Washington: One third of the world`s population is suffering from tuberculosis, and the disease could become incurable if governments fail to act, the World Health Organisation (WHO) has warned.
Dearth of funding for public health programmes, the sale of inaccurate blood tests and the misuse of drugs, especially in the private health sector, are hampering the fight against the disease and leading to drug resistance, says the organisation.
Extreme drug-resistant strains of TB have now been found in 70 countries, and doctors in India reported four patients this year, who did not respond to any drugs at all. Doctors in Iran and Italy have also found patients who are apparently resistant to all drugs.
“What we are seeing worldwide is the emergence of strains of the bacillus causing tuberculosis that are resistant to most of the drugs we have available,” the Independent quoted Mario Raviglione, director of the WHO`s Stop TB campaign, as saying.

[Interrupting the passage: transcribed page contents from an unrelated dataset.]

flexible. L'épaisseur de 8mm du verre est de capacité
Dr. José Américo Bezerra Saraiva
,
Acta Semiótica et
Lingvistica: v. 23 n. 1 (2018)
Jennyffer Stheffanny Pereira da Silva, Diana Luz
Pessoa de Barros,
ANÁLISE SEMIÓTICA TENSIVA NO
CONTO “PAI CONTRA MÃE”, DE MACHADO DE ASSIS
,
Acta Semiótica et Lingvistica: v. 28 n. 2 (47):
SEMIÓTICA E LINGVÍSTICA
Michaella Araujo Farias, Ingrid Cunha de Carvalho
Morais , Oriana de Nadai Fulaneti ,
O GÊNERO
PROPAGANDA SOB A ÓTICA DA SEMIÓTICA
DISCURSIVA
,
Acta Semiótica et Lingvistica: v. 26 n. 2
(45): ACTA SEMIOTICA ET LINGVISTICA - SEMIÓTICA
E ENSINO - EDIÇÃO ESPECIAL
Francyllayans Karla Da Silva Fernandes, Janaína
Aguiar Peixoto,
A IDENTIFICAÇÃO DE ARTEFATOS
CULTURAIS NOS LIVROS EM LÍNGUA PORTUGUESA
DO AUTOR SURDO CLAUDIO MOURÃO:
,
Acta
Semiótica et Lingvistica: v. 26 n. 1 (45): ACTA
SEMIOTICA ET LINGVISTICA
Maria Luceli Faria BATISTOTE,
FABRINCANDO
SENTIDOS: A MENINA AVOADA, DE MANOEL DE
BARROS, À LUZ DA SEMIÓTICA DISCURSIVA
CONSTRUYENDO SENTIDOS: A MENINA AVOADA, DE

The rate of TB deaths had declined drastically – by 40 per cent between 1990 and 2000 – after a worldwide health campaign, which was particularly successful in China. But the emergence of drug-resistant strains threatens to arrest progress and jeopardises the WHO`s goal of eradicating the disease as a public health problem by 2050.
Drug resistance is increasing as doctors are failing to prescribe the right number of drugs or because patients do not succeed in finishing the course of antibiotics.
In certain cases public clinics run out of stock, but increasingly, according to Dr Raviglione, private sector practitioners are to be blamed.
In India, which has the highest prevalence of TB in the world, 50-70 per cent of patients refer to private doctors when they begin coughing.
“They don`t want to queue in public clinics that are overwhelmed and congested. But the problem with private practitioners is you don`t know who you are meeting and sometimes these people are just incompetent,” he said.
Instead of prescribing the four-drug, six-month regime recommended by the WHO, private clinics prescribe either too many drugs, “which is a waste of money and increases toxicity”, or too few, which, Dr Raviglione said, increases drug resistance.
“Many doctors will not adhere to the correct regime of TB treatment. Often TB is not diagnosed: they just suspect it. They give two tuberculosis drugs, and say come back in four weeks; that is very common,” Professor Sarman Singh, a microbiologist at the All India Institute of Medical Sciences, said.
A study of 100 Mumbai private doctors discovered that they prescribed 80 different drug regimes, instead of following WHO standards.
But Professor Singh said that Indians who can manage to stay away from public hospitals will do so.
The sale of blood tests by private companies, an extremely lucrative business, is also a problem, according to the WHO.
“These serological blood tests can give you false positives and false negatives of up to 50 per cent, so you have a one in two chance that your test result will be wrong. These are done in the private sector, not public clinics, because they are not recommended by the WHO. So private physicians charge you 20 dollars for a test which is useless,” Dr Raviglione said.
The tests are made mostly by Western companies, but are sold to developing countries.
The WHO called for these tests to be withdrawn more than six months ago, and the Indian government recently suggested a ban, but this is only effective in the public health sector; the tests are still being used by private clinics.